Security Researchers Discover iPhone X Vulnerability at Tokyo Pwn2Own Hacking Contest
A pair of hackers has earned themselves $50,000 USD for hacking an iPhone X and retrieving a photo that was supposed to have been deleted from the device.
At the Pwn2Own 2018 mobile hacking competition held in Tokyo on November 13-14, hackers demonstrated that even the fully patched smartphones running the latest version of software from popular smartphone manufacturers can be hacked.
Pwn2Own, which was started in 20017, is an annual hacking contest that offers cash prizes to security researchers that are able to find and demonstrate zero-day vulnerabilities in modern hardware and software. Vendors are then provided with information of the exploits, allowing them a chance to fix the bug before it can be used by other parties.

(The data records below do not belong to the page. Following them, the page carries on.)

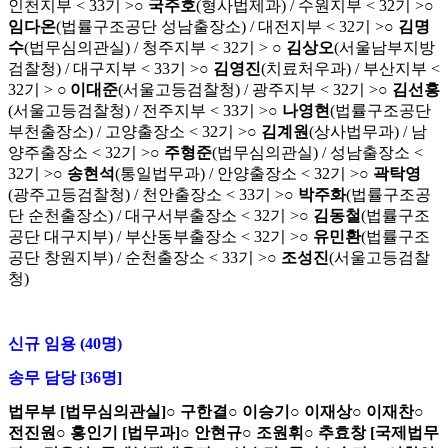
인천지부
< 33
기
>
○
국주호
(
형사법제과
) /
수원지부
< 32
기
>
○
임다온
(
법률구조공단 성남출장소
) /
대전지부
< 32
기
>
○
김명
수
(
법무심의관실
) /
청주지부
< 32
기
>
○
김상오
(
서울남부지방
검찰청
) /
대구지부
< 33
기
>
○
김영진
(
치료처우과
) /
부산지부
<
32
기
>
○
이대준
(
서울고등검찰청
) /
광주지부
< 32
기
>
○
김선홍
(
서울고등검찰청
) /
전주지부
< 33
기
>
○
나영현
(
법률구조공단
부천출장소
) /
고양출장소
< 32
기
>
○
김계원
(
상사법무과
) /
남
양주출장소
< 32
기
>
○
주형준
(
법무심의관실
) /
성남출장소
<
32
기
>
○
송현석
(
통일법무과
) /
안양출장소
< 32
기
>
○
곽탁영
(
광주고등검찰청
) /
천안출장소
< 33
기
>
○
박주화
(
법률구조공
단 순천출장소
) /
대구서부출장소
< 32
기
>
○
김동철
(
법률구조
공단 대구지부
) /
부산동부출장소
< 32
기
>
○
유민환
(
법률구조
공단 창원지부
) /
순천출장소
< 33
기
>
○
조성진
(
서울고등검찰
청
)
신규 임용
(40
명
)
송무 담당
[36
명
]
법무부
[
법무심의관실
]
○
구한결
○
이승기
○
이재상
○
이재찬
○
전진원
○
홍인기
[
법무과
]
○
안현규
○
조원휘
○
추효창
[
국제법무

“We use research to push the boundaries of the cybersecurity industry, helping our clients predict, protect, detect and respond to modern cyber attacks,” said Ed Parsons managing director of MWR InfoSecurity, in a press release. “Pwn2Own is a great opportunity to develop and test ourselves while helping to secure technology many of us rely on. We’re very proud of the team’s latest win and their overall track record in the competition.”
Three major flagship smartphones — iPhone X, Samsung Galaxy S9, and Xiaomi Mi6 — were among the 18 devices that successfully got hacked at the annual mobile hacking contest organized by Trend Micro’s Zero Day Initiative (ZDI), earning white hat hackers a total of $325,000 USD in reward.
Hackers Richard Zhu and Amat Cama — who go by the name moniker Fluoroacetate — managed to break into the iPhone X using a vulnerability in Safari browser, and according to new details that were shared after the event, the bug can be used to gain unauthorized access to user files.
The duo combined a just-in-time (JIT) vulnerability in the Safari web browser along with an out-of-bounds write bug for the sandbox escape and escalation to exfiltrate data from the iPhone running iOS 12.1, explains a report from The Verge.
For their demonstration, the pair chose to retrieve a photo that had recently been deleted from the target iPhone; their research earned the duo a cool $50,000 USD in prize money.
The Zero Day Initiative said that the competition resulted in 18 zero-day exploits and that the vendors whose devices were compromised have been given 90 days to patch the newly uncovered bugs. As per Pwn2Own’s rules, Apple has been informed of the exploit and is likely working on a fix that should be delivered in a future iOS update.